Dopamine: The Common Thread Between ADHD, Eating Disorders, Substance Use, and Love

We tend to think of dopamine as the “feel-good” chemical, but it’s really the anticipation chemical—the one that keeps us chasing the next hit of excitement, novelty, or connection. It’s what lights up when you get a text from someone you like, start a new project, scroll social media, or take that first sip of coffee. Dopamine drives motivation and reward—but when it’s dysregulated, it can lead us down some complicated paths. When dopamine is released in the brain, it gives us that “yes, I did it!” feeling. But it can also have harsh consequences when dysregulated.

It’s understandable if stability has felt boring or even uncomfortable—your brain was wired to crave the spark.

ADHD and the Dopamine Deficit

People with ADHD often have lower baseline dopamine levels, which means their brains are wired to crave stimulation. It’s not about lacking discipline—it’s about a nervous system that’s constantly searching for balance. That’s why someone with ADHD might hyperfocus on something exciting one day and struggle to start a simple task the next. The brain is trying to find that hit of dopamine that makes effort feel possible. This is also why people with ADHD are more likely to engage in substance use. Focusing on your strengths and engaging in activities that make you feel confident can also increase dopamine, reducing the likeliness of substance use.

This same dynamic can show up in relationships, too—seeking intensity over stability, excitement over consistency. The “spark” feels vital, not optional. This can also lead to unhealthy, self-sabotaging relationships. Choosing relationships that promote growth can create the “spark” naturally.

Recovery isn’t about willpower; it’s about teaching your mind and body that safety and nourishment can feel just as rewarding as control.

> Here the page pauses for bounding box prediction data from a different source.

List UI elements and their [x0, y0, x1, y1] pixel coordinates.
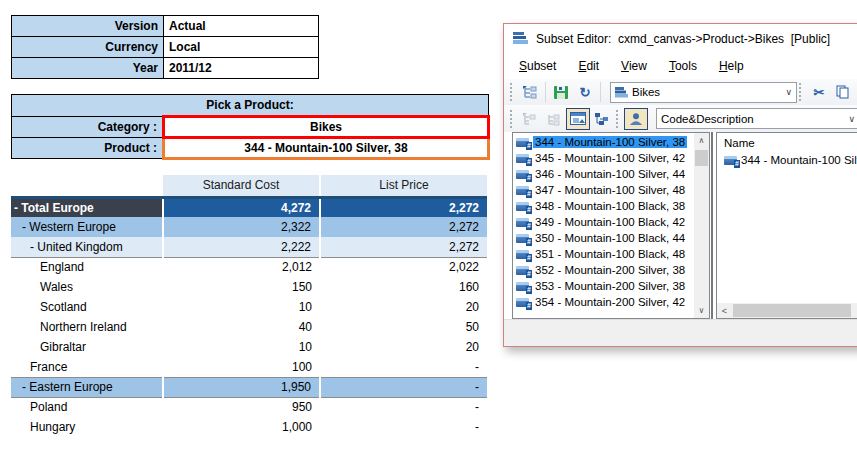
refresh-button[interactable]: ↻ [573, 81, 597, 103]
alias-button[interactable] [624, 108, 648, 130]
standard-cost-cell[interactable]: 4,272 [163, 197, 320, 217]
vertical-scrollbar[interactable]: ∧ ∨ [694, 133, 709, 318]
list-price-cell[interactable]: 20 [320, 337, 487, 357]
scrollbar-thumb[interactable] [695, 150, 708, 166]
list-item[interactable]: 344 - Mountain-100 Silver, 38 [513, 134, 694, 150]
name-column-header[interactable]: Name [717, 133, 857, 152]
properties-window-button[interactable] [566, 108, 590, 130]
chevron-down-icon[interactable]: ∨ [848, 114, 855, 124]
list-price-cell[interactable]: 2,272 [320, 217, 487, 237]
toolbar-separator [600, 82, 601, 102]
row-label[interactable]: Hungary [11, 417, 163, 437]
alias-combo[interactable]: Code&Description ∨ [656, 108, 857, 129]
list-item[interactable]: 350 - Mountain-100 Black, 44 [513, 230, 694, 246]
list-price-cell[interactable]: 2,022 [320, 257, 487, 277]
list-item[interactable]: 345 - Mountain-100 Silver, 42 [513, 150, 694, 166]
info-table: Version Actual Currency Local Year 2011/… [11, 15, 319, 79]
save-button[interactable] [549, 81, 573, 103]
row-label[interactable]: Wales [11, 277, 163, 297]
menu-subset[interactable]: Subset [508, 55, 567, 77]
titlebar[interactable]: Subset Editor: cxmd_canvas->Product->Bik… [504, 24, 857, 53]
row-label[interactable]: - Eastern Europe [11, 377, 163, 397]
list-price-cell[interactable]: 2,272 [320, 237, 487, 257]
menu-tools[interactable]: Tools [658, 55, 708, 77]
row-label[interactable]: - Total Europe [11, 197, 163, 217]
row-label[interactable]: Northern Ireland [11, 317, 163, 337]
standard-cost-cell[interactable]: 950 [163, 397, 320, 417]
list-item[interactable]: 349 - Mountain-100 Black, 42 [513, 214, 694, 230]
list-price-cell[interactable]: - [320, 417, 487, 437]
list-item[interactable]: 348 - Mountain-100 Black, 38 [513, 198, 694, 214]
year-value[interactable]: 2011/12 [164, 58, 319, 79]
product-picker-table: Pick a Product: Category : Bikes Product… [11, 94, 490, 160]
row-label[interactable]: Scotland [11, 297, 163, 317]
standard-cost-cell[interactable]: 2,222 [163, 237, 320, 257]
scroll-down-icon[interactable]: ∨ [694, 303, 709, 318]
row-label[interactable]: England [11, 257, 163, 277]
standard-cost-cell[interactable]: 2,322 [163, 217, 320, 237]
numeric-element-icon [516, 234, 529, 243]
subset-all-button[interactable] [518, 81, 542, 103]
list-price-cell[interactable]: - [320, 377, 487, 397]
row-label[interactable]: France [11, 357, 163, 377]
row-label[interactable]: Poland [11, 397, 163, 417]
list-price-cell[interactable]: 20 [320, 297, 487, 317]
scrollbar-thumb[interactable] [733, 304, 851, 317]
row-label[interactable]: Gibraltar [11, 337, 163, 357]
table-row: Pick a Product: [12, 95, 489, 117]
standard-cost-cell[interactable]: 10 [163, 337, 320, 357]
product-value-cell[interactable]: 344 - Mountain-100 Silver, 38 [164, 138, 489, 159]
menu-view[interactable]: View [610, 55, 658, 77]
subset-icon [615, 87, 628, 98]
list-price-cell[interactable]: - [320, 397, 487, 417]
toolbar-gripper[interactable] [510, 83, 516, 101]
selected-element-item[interactable]: 344 - Mountain-100 Silver, 38 [717, 152, 857, 168]
scroll-left-icon[interactable]: < [717, 303, 732, 318]
subset-combo[interactable]: Bikes ∨ [610, 82, 797, 103]
subset-list-region: 344 - Mountain-100 Silver, 38 345 - Moun… [504, 132, 857, 319]
table-row: - Western Europe 2,322 2,272 [11, 217, 487, 237]
list-price-cell[interactable]: 160 [320, 277, 487, 297]
menu-edit[interactable]: Edit [567, 55, 610, 77]
copy-button[interactable] [831, 81, 855, 103]
numeric-element-icon [516, 154, 529, 163]
list-price-cell[interactable]: - [320, 357, 487, 377]
expand-tree-button[interactable] [590, 108, 614, 130]
list-price-cell[interactable]: 50 [320, 317, 487, 337]
delete-button[interactable] [542, 108, 566, 130]
subset-combo-value: Bikes [632, 86, 660, 98]
list-item[interactable]: 354 - Mountain-200 Silver, 42 [513, 294, 694, 310]
row-label[interactable]: - Western Europe [11, 217, 163, 237]
standard-cost-cell[interactable]: 40 [163, 317, 320, 337]
chevron-down-icon[interactable]: ∨ [785, 87, 792, 97]
standard-cost-cell[interactable]: 100 [163, 357, 320, 377]
standard-cost-cell[interactable]: 150 [163, 277, 320, 297]
standard-cost-cell[interactable]: 10 [163, 297, 320, 317]
subset-icon [513, 32, 528, 45]
cut-button[interactable]: ✂ [807, 81, 831, 103]
toolbar-main: ↻ Bikes ∨ ✂ [504, 79, 857, 105]
keep-button[interactable] [518, 108, 542, 130]
standard-cost-cell[interactable]: 1,950 [163, 377, 320, 397]
horizontal-scrollbar[interactable]: < [717, 303, 857, 318]
list-item[interactable]: 346 - Mountain-100 Silver, 44 [513, 166, 694, 182]
list-price-cell[interactable]: 2,272 [320, 197, 487, 217]
category-value-cell[interactable]: Bikes [164, 117, 489, 138]
scroll-up-icon[interactable]: ∧ [694, 133, 709, 148]
table-row: - United Kingdom 2,222 2,272 [11, 237, 487, 257]
row-label[interactable]: - United Kingdom [11, 237, 163, 257]
standard-cost-cell[interactable]: 1,000 [163, 417, 320, 437]
toolbar-gripper[interactable] [616, 110, 622, 128]
list-item[interactable]: 353 - Mountain-200 Silver, 38 [513, 278, 694, 294]
standard-cost-cell[interactable]: 2,012 [163, 257, 320, 277]
list-item[interactable]: 351 - Mountain-100 Black, 48 [513, 246, 694, 262]
toolbar-gripper[interactable] [510, 110, 516, 128]
pane-splitter[interactable] [711, 132, 713, 319]
toolbar-gripper[interactable] [799, 83, 805, 101]
version-value[interactable]: Actual [164, 16, 319, 37]
list-item[interactable]: 352 - Mountain-200 Silver, 38 [513, 262, 694, 278]
list-item[interactable]: 347 - Mountain-100 Silver, 48 [513, 182, 694, 198]
menu-help[interactable]: Help [708, 55, 755, 77]
currency-value[interactable]: Local [164, 37, 319, 58]
window-bottom-strip [504, 319, 857, 346]
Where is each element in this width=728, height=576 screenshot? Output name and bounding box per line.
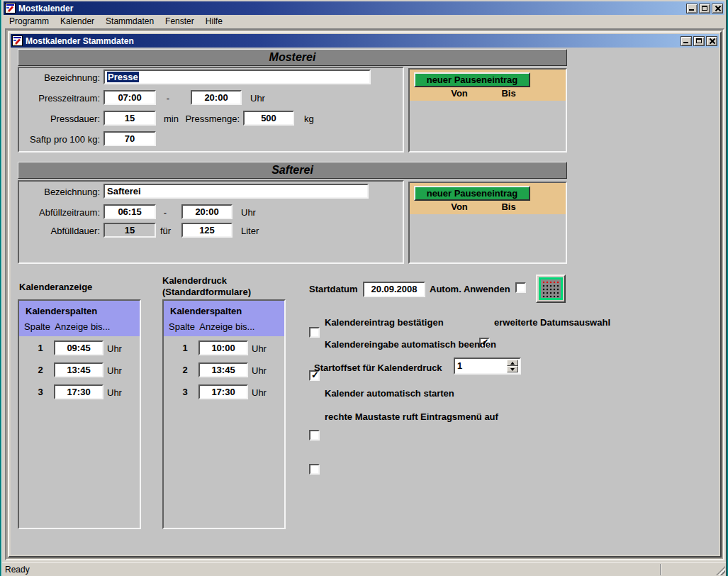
druck-row1-time-input[interactable]: 10:00	[198, 340, 248, 355]
druck-row3-time-input[interactable]: 17:30	[198, 384, 248, 399]
app-icon	[5, 3, 16, 13]
close-icon	[709, 38, 715, 44]
row-number: 3	[177, 387, 194, 397]
startdatum-label: Startdatum	[309, 284, 358, 294]
row-number: 2	[32, 365, 49, 375]
close-icon	[715, 5, 721, 11]
child-window-title: Mostkalender Stammdaten	[26, 36, 681, 46]
resize-grip[interactable]	[716, 566, 725, 575]
mosterei-section-header: Mosterei	[18, 49, 567, 66]
startdatum-input[interactable]: 20.09.2008	[363, 282, 425, 297]
spalte-anzeige-subheader: Spalte Anzeige bis...	[169, 321, 254, 332]
anzeige-row1-time-input[interactable]: 09:45	[54, 340, 103, 355]
abfuellzeitraum-from-input[interactable]: 06:15	[103, 204, 156, 219]
kalendereintrag-bestaetigen-checkbox[interactable]	[309, 327, 320, 338]
abfuellzeitraum-label: Abfüllzeitraum:	[14, 207, 100, 218]
maximize-icon	[702, 6, 707, 11]
spalte-anzeige-subheader: Spalte Anzeige bis...	[24, 321, 110, 332]
saftp-label: Saftp pro 100 kg:	[14, 134, 100, 145]
safterei-pause-panel: neuer Pauseneintrag Von Bis	[408, 182, 567, 264]
startoffset-value: 1	[457, 360, 462, 371]
uhr-unit-label: Uhr	[252, 387, 267, 398]
range-dash: -	[158, 207, 172, 218]
rechte-maustaste-checkbox[interactable]	[309, 464, 320, 475]
autom-anwenden-checkbox[interactable]	[515, 282, 526, 293]
druck-row2-time-input[interactable]: 13:45	[198, 362, 248, 377]
presszeitraum-label: Presszeitraum:	[14, 93, 100, 104]
arrow-up-icon	[510, 362, 515, 365]
erweiterte-datumsauswahl-label: erweiterte Datumsauswahl	[494, 317, 610, 328]
child-titlebar[interactable]: Mostkalender Stammdaten	[11, 34, 719, 48]
pressmenge-label: Pressmenge:	[174, 113, 240, 124]
uhr-unit-label: Uhr	[250, 93, 265, 104]
child-window-controls	[681, 36, 717, 46]
menu-stammdaten[interactable]: Stammdaten	[100, 15, 159, 28]
status-text: Ready	[5, 565, 30, 575]
anzeige-row3-time-input[interactable]: 17:30	[54, 384, 103, 399]
safterei-pause-list	[410, 214, 566, 262]
mosterei-new-pause-button[interactable]: neuer Pauseneintrag	[414, 72, 530, 87]
uhr-unit-label: Uhr	[241, 207, 256, 218]
mosterei-pause-header: neuer Pauseneintrag Von Bis	[410, 70, 566, 101]
close-button[interactable]	[712, 4, 723, 13]
uhr-unit-label: Uhr	[107, 365, 122, 376]
kalender-automatisch-starten-checkbox[interactable]	[309, 430, 320, 441]
fuer-label: für	[160, 226, 171, 236]
pressdauer-input[interactable]: 15	[103, 111, 156, 126]
kalenderdruck-title-line1: Kalenderdruck	[162, 275, 227, 286]
mdi-area: Mostkalender Stammdaten Mosterei Bezeich…	[5, 28, 724, 560]
window-title: Mostkalender	[18, 4, 686, 13]
kalenderdruck-table-header: Kalenderspalten Spalte Anzeige bis...	[164, 301, 284, 336]
spinner-down-button[interactable]	[507, 366, 518, 372]
saftp-input[interactable]: 70	[103, 131, 156, 146]
minimize-button[interactable]	[686, 4, 698, 13]
safterei-new-pause-button[interactable]: neuer Pauseneintrag	[414, 186, 530, 201]
maximize-button[interactable]	[699, 4, 710, 13]
abfuellzeitraum-to-input[interactable]: 20:00	[181, 204, 233, 219]
range-dash: -	[161, 93, 175, 104]
child-maximize-button[interactable]	[693, 36, 705, 46]
kalenderspalten-header: Kalenderspalten	[170, 306, 242, 316]
pause-col-bis: Bis	[489, 201, 528, 212]
startoffset-spinner[interactable]: 1	[454, 358, 521, 375]
presszeitraum-to-input[interactable]: 20:00	[191, 90, 242, 105]
child-minimize-button[interactable]	[681, 36, 692, 46]
pressmenge-input[interactable]: 500	[243, 111, 294, 126]
abfuellmenge-input[interactable]: 125	[181, 223, 233, 238]
kg-unit-label: kg	[304, 113, 314, 124]
status-separator	[660, 564, 661, 575]
row-number: 1	[177, 343, 194, 353]
pause-col-von: Von	[438, 201, 481, 212]
kalendereingabe-beenden-label: Kalendereingabe automatisch beenden	[325, 339, 496, 350]
menu-programm[interactable]: Programm	[4, 15, 55, 28]
anzeige-row2-time-input[interactable]: 13:45	[54, 362, 103, 377]
presszeitraum-from-input[interactable]: 07:00	[103, 90, 156, 105]
kalendereintrag-bestaetigen-label: Kalendereintrag bestätigen	[325, 317, 444, 328]
safterei-bezeichnung-label: Bezeichnung:	[14, 187, 100, 197]
pressdauer-label: Pressdauer:	[14, 113, 100, 124]
mosterei-pause-panel: neuer Pauseneintrag Von Bis	[408, 68, 567, 153]
uhr-unit-label: Uhr	[252, 365, 267, 376]
selected-text: Presse	[107, 72, 139, 82]
safterei-bezeichnung-input[interactable]: Safterei	[103, 184, 369, 199]
kalender-automatisch-starten-label: Kalender automatisch starten	[325, 388, 454, 399]
abfuelldauer-label: Abfülldauer:	[14, 226, 100, 236]
kalenderanzeige-panel: Kalenderspalten Spalte Anzeige bis... 1 …	[18, 299, 141, 529]
startoffset-label: Startoffset für Kalenderdruck	[314, 362, 442, 373]
calendar-icon	[539, 277, 563, 300]
window-controls	[686, 4, 723, 13]
status-bar: Ready	[2, 562, 726, 576]
menu-fenster[interactable]: Fenster	[159, 15, 200, 28]
uhr-unit-label: Uhr	[107, 387, 122, 398]
mosterei-bezeichnung-input[interactable]: Presse	[103, 70, 371, 84]
arrow-down-icon	[510, 368, 515, 371]
main-titlebar[interactable]: Mostkalender	[4, 1, 724, 15]
calendar-picker-button[interactable]	[536, 275, 566, 303]
menu-kalender[interactable]: Kalender	[55, 15, 100, 28]
mosterei-pause-list	[410, 101, 566, 151]
child-close-button[interactable]	[706, 36, 717, 46]
kalenderspalten-header: Kalenderspalten	[26, 306, 97, 316]
pause-col-von: Von	[438, 88, 481, 99]
spinner-up-button[interactable]	[507, 360, 518, 366]
menu-hilfe[interactable]: Hilfe	[200, 15, 228, 28]
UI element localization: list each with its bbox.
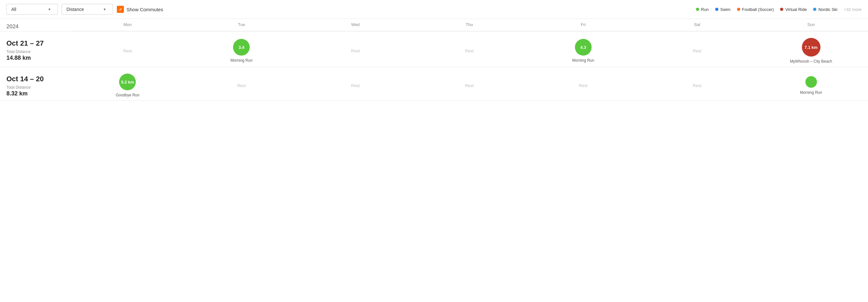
- distance-dropdown[interactable]: Distance ▾: [62, 4, 113, 15]
- day-header-thu: Thu: [412, 19, 526, 31]
- rest-label: Rest: [351, 49, 360, 53]
- day-cell-w1-d0: 5.2 kmGoodbye Run: [71, 67, 185, 100]
- activity-bubble-w1-d0[interactable]: 5.2 km: [119, 73, 136, 90]
- legend-dot: [813, 8, 816, 11]
- all-dropdown-value: All: [11, 7, 17, 12]
- all-dropdown[interactable]: All ▾: [6, 4, 58, 15]
- day-cell-w1-d6: Morning Run: [754, 67, 868, 100]
- activity-bubble-w0-d1[interactable]: 3.4: [233, 39, 250, 56]
- day-header-sun: Sun: [754, 19, 868, 31]
- legend-dot: [696, 8, 699, 11]
- day-cell-w1-d5: Rest: [640, 67, 754, 100]
- rest-label: Rest: [693, 49, 702, 53]
- day-header-mon: Mon: [71, 19, 185, 31]
- activity-bubble-w0-d6[interactable]: 7.1 km: [802, 38, 820, 57]
- week-range-1: Oct 14 – 20: [6, 75, 64, 83]
- day-header-sat: Sat: [640, 19, 754, 31]
- total-distance-label-0: Total Distance: [6, 50, 64, 54]
- activity-bubble-w0-d4[interactable]: 4.3: [575, 39, 592, 56]
- commutes-checkbox[interactable]: ✓: [117, 6, 124, 13]
- rest-label: Rest: [237, 83, 246, 88]
- day-cell-w1-d1: Rest: [185, 67, 299, 100]
- activity-name-w0-d4: Morning Run: [572, 58, 594, 63]
- day-cell-w0-d3: Rest: [412, 31, 526, 67]
- top-bar: All ▾ Distance ▾ ✓ Show Commutes Run Swi…: [0, 0, 868, 19]
- year-label: 2024: [6, 24, 19, 30]
- rest-label: Rest: [693, 83, 702, 88]
- rest-label: Rest: [465, 49, 474, 53]
- day-cell-w1-d3: Rest: [412, 67, 526, 100]
- day-header-wed: Wed: [299, 19, 412, 31]
- day-cell-w0-d1: 3.4Morning Run: [185, 31, 299, 67]
- activity-legend: Run Swim Football (Soccer) Virtual Ride …: [696, 7, 862, 12]
- rest-label: Rest: [465, 83, 474, 88]
- rest-label: Rest: [351, 83, 360, 88]
- calendar-headers: 2024 MonTueWedThuFriSatSun: [0, 19, 868, 31]
- show-commutes-toggle[interactable]: ✓ Show Commutes: [117, 6, 163, 13]
- legend-item-virtual-ride[interactable]: Virtual Ride: [780, 7, 807, 12]
- legend-dot: [715, 8, 718, 11]
- day-cell-w0-d4: 4.3Morning Run: [526, 31, 640, 67]
- activity-name-w0-d6: MyWhoosh – City Beach: [790, 59, 832, 64]
- legend-item-football-(soccer)[interactable]: Football (Soccer): [737, 7, 774, 12]
- distance-dropdown-value: Distance: [66, 7, 84, 12]
- day-header-tue: Tue: [185, 19, 299, 31]
- legend-label: Virtual Ride: [785, 7, 807, 12]
- all-dropdown-arrow: ▾: [49, 7, 51, 11]
- activity-bubble-w1-d6[interactable]: [805, 76, 817, 88]
- checkmark-icon: ✓: [119, 7, 122, 12]
- legend-label: Nordic Ski: [818, 7, 837, 12]
- week-section-0: Oct 21 – 27 Total Distance 14.88 km Rest…: [0, 31, 868, 67]
- total-distance-value-1: 8.32 km: [6, 90, 64, 97]
- more-activities-label[interactable]: +32 more: [844, 7, 862, 12]
- distance-dropdown-arrow: ▾: [104, 7, 105, 11]
- legend-item-swim[interactable]: Swim: [715, 7, 731, 12]
- day-cell-w1-d2: Rest: [299, 67, 412, 100]
- activity-name-w0-d1: Morning Run: [230, 58, 253, 63]
- activity-name-w1-d6: Morning Run: [800, 90, 822, 95]
- legend-item-run[interactable]: Run: [696, 7, 709, 12]
- weeks-container: Oct 21 – 27 Total Distance 14.88 km Rest…: [0, 31, 868, 101]
- week-info-1: Oct 14 – 20 Total Distance 8.32 km: [0, 67, 71, 100]
- day-header-fri: Fri: [526, 19, 640, 31]
- legend-dot: [737, 8, 740, 11]
- legend-item-nordic-ski[interactable]: Nordic Ski: [813, 7, 837, 12]
- day-cell-w0-d2: Rest: [299, 31, 412, 67]
- rest-label: Rest: [579, 83, 587, 88]
- day-cell-w0-d0: Rest: [71, 31, 185, 67]
- day-cell-w0-d5: Rest: [640, 31, 754, 67]
- week-divider-1: [0, 100, 868, 101]
- legend-dot: [780, 8, 783, 11]
- total-distance-value-0: 14.88 km: [6, 55, 64, 61]
- week-section-1: Oct 14 – 20 Total Distance 8.32 km 5.2 k…: [0, 67, 868, 100]
- week-row-0: Oct 21 – 27 Total Distance 14.88 km Rest…: [0, 31, 868, 67]
- rest-label: Rest: [123, 49, 132, 53]
- week-range-0: Oct 21 – 27: [6, 39, 64, 48]
- day-cell-w1-d4: Rest: [526, 67, 640, 100]
- day-cell-w0-d6: 7.1 kmMyWhoosh – City Beach: [754, 31, 868, 67]
- legend-label: Swim: [720, 7, 731, 12]
- legend-label: Football (Soccer): [742, 7, 774, 12]
- activity-name-w1-d0: Goodbye Run: [116, 93, 139, 97]
- legend-label: Run: [701, 7, 709, 12]
- show-commutes-label: Show Commutes: [126, 7, 163, 12]
- week-row-1: Oct 14 – 20 Total Distance 8.32 km 5.2 k…: [0, 67, 868, 100]
- total-distance-label-1: Total Distance: [6, 85, 64, 90]
- week-info-0: Oct 21 – 27 Total Distance 14.88 km: [0, 31, 71, 67]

Eating Disorders and Control as Reward

In eating disorders, dopamine plays a quiet but powerful role. Restricting food, bingeing, or compulsively exercising can all trigger dopamine responses that temporarily soothe anxiety or create a sense of control. Over time, the brain learns to associate these behaviors with relief, reinforcing the cycle. When something feels good, it makes people want to keep going, which can make it hard to stop.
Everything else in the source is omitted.